* WHAT YOU NEED TO DO *
After finding the line that contains "на товар не" in the entries below, retype it and every following line precisely, the last included.
== Segment start ==
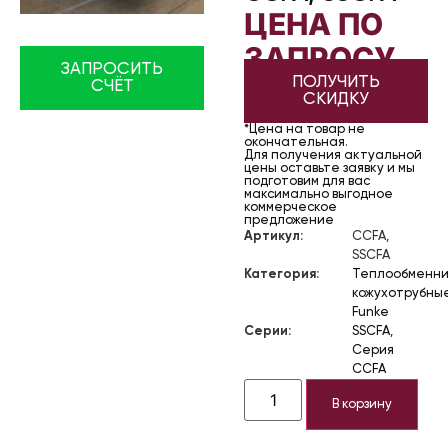
ЦЕНА ПО
ЗАПРОСУ
ЗАПРОСИТЬ
ПОЛУЧИТЬ
СЧЁТ
СКИДКУ
*Цена на товар не
окончательная.
Для получения актуальной
цены оставьте заявку и мы
подготовим для вас
максимально выгодное
коммерческое
предложение
Артикул:
CCFA,
SSCFA
Категория:
Теплообменни
кожухотрубны
Funke
Серии:
SSCFA
,
Серия
CCFA
В корзину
== Segment end ==
* RESULT FOR THIS EXERCISE *
*Цена на товар не
окончательная.
Для получения актуальной
цены оставьте заявку и мы
подготовим для вас
максимально выгодное
коммерческое
предложение
Артикул:
CCFA,
SSCFA
Категория:
Теплообменни
кожухотрубны
Funke
Серии:
SSCFA
,
Серия
CCFA
В корзину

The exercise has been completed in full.